Please write out every line of the material, leaving out any picture.
---------- Dataset
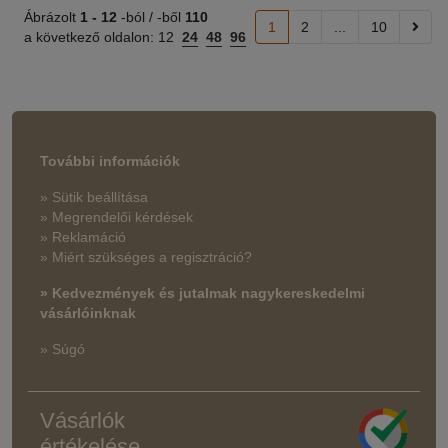
Ábrázolt
1 -
12
-ból / -ből
110
1
2
...
10
a következő oldalon:
12
24
48
96
További információk
» Sütik beállítása
» Megrendelői kérdések
» Reklamáció
» Miért szükséges a regisztráció?
» Kedvezmények és jutalmak nagykereskedelmi
vásárlóinknak
» Súgó
Vásárlók
értékelése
--------------------
§ **Exercise answer**
Ábrázolt
1 -
12
-ból / -ből
110
1
2
...
10
a következő oldalon:
12
24
48
96
További információk
» Sütik beállítása
» Megrendelői kérdések
» Reklamáció
» Miért szükséges a regisztráció?
» Kedvezmények és jutalmak nagykereskedelmi
vásárlóinknak
» Súgó
Vásárlók
értékelése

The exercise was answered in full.